Facilities numbered about 8,000 in the mid-1980s, and experts now put the total at between 40,000 and 50,000, most consisting of hundreds of units averaging 100 square feet each.

Today, in a twist, some forms of self-storage might be considered just one more example of waste. Auctions such as the one Chisca attended in Atlanta now quietly empty as many as 120,000 abandoned and forfeited units a month nationwide, he says - freeing up space that's in voracious demand in a cycle of store and ignore.

Credit the continued interest in self-storage to a confluence of factors, experts say.

More late-life marriages mean more households with redundant furnishings. Many in a mounting wave of new retirees appear content to store, rather than unload, accumulated belongings unwanted by their already goods-laden offspring. Add to that what one social observer calls the prevailing American culture's "treadmill acquisitive behavior."

"Storage units are a symptom of a much deeper malaise," says Peter Whybrow, director of the Neuro- psychiatric Institute at UCLA and author of "American Mania: When More Is Not Enough."

"Where there's no clearly defined social hierarchy other than money, the acquisitive nature gets maximized by the need to create one's own social standing," he says. "[So] you keep what you want to flaunt and you put the rest away - because you can't bear to give it away."

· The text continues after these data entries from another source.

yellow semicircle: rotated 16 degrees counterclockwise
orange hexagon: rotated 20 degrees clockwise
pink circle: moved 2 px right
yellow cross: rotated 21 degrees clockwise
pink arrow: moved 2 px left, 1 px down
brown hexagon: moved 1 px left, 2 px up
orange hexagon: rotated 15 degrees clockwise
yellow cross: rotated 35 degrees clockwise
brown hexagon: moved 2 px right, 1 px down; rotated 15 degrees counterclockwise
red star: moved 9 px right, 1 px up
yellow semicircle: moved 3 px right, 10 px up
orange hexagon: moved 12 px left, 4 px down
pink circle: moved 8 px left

Keeping it can mean paying $100 a month or more for the privilege. Powering right through recession and recovery, self-storage (or ministorage) has become a $15 billion industry with enough current capacity to add $2 billion more, says Mike Scanlon, president and CEO of the National Self-Storage Association in Springfield, Va.

Small businesses stowing extra equipment and inventory account for about one-third of rentals, experts say. But individual middle-class stuff-keepers make up the majority of renters, even though the size of the average new single-family home has more than doubled since 1950, and family size has declined.

"It's a $17 billion-a-year business devoted entirely to finding a place to store our abundance," says Daniel Pink, an author and culture watcher. "It's bigger than the motion picture production industry."